In the heart of autumn, when summer's vibrant hues surrender to the crisp embrace of winter, a metamorphosis takes hold in Bayaz village. Rolling fields, once bathed in the golden glow of wheat, transform into a breathtaking spectacle – a vast, shimmering sea of "white gold," spun from the delicate fibers of cotton. This precious crop, the lifeblood of Bayaz's 4,000 souls, paints the landscape in an ethereal beauty that draws visitors eager to witness its magic.

But Bayaz's allure goes far beyond the economic and visual splendor of its cotton wealth. Beneath the surface, whispers of history lie hidden, waiting to be unearthed. Ancient Persian Qanats, intricate water channels carved into the earth centuries ago, still quench thirsty fields. Weathered mills, silent sentinels of a bygone era, stand as testaments to human ingenuity. The imposing Abbasi Caravanserai, a 400-year-old landmark frozen in time, echoes with the laughter and chatter of long-gone travelers who sought solace within its walls.

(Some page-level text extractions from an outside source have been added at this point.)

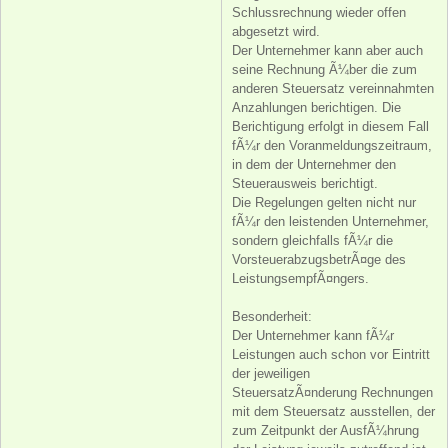
Schlussrechnung wieder offen
abgesetzt wird.
Der Unternehmer kann aber auch
seine Rechnung Ã¼ber die zum
anderen Steuersatz vereinnahmten
Anzahlungen berichtigen. Die
Berichtigung erfolgt in diesem Fall
fÃ¼r den Voranmeldungszeitraum,
in dem der Unternehmer den
Steuerausweis berichtigt.
Die Regelungen gelten nicht nur
fÃ¼r den leistenden Unternehmer,
sondern gleichfalls fÃ¼r die
VorsteuerabzugsbetrÃ¤ge des
LeistungsempfÃ¤ngers.
Besonderheit:
Der Unternehmer kann fÃ¼r
Leistungen auch schon vor Eintritt
der jeweiligen
SteuersatzÃ¤nderung Rechnungen
mit dem Steuersatz ausstellen, der
zum Zeitpunkt der AusfÃ¼hrung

And then there's the enigmatic Bayaz Castle, a two-story fortress guarding the village with its five remaining towers, adding a touch of mystery to Bayaz village, inviting exploration and speculation.


12. Mazichal Village

Mazichal Village

Mazichal village, in the verdant landscapes of northern Iran, captivates with its charm. Accessible through a forest road flanked by regal oak trees, the route occasionally weaves through thick fog, necessitating guidance from locals. Along the way, remnants of old cemeteries, obscured by trees, hint at the village's historical connection to nature. The Abbas Abad forests surrounding Mazichal boast diverse flora, including oak, maple, and pine, echoing with the melodies of wild birds. The village, a seasonal abode, transforms with each passing season. Winters drape its paths in a serene white, enticing tourists, albeit mostly for day trips. In summer, huts become habitable, offering respite in the embrace of nature. Accommodations are minimal, but camping is welcomed for those seeking an authentic connection with Mazichal's pristine surroundings. The night air, though cold, promises an immersive experience beneath the starlit sky, making Mazichal a haven for nature enthusiasts.


Bottom Line

Beautiful Iranian Villages beckon with diverse charms – some boast pristine nature, others showcase unique architecture. Whether you seek serenity in green landscapes or a journey through ancient history, these villages cater to all preferences, offering a captivating exploration of Iran's cultural and natural diversity.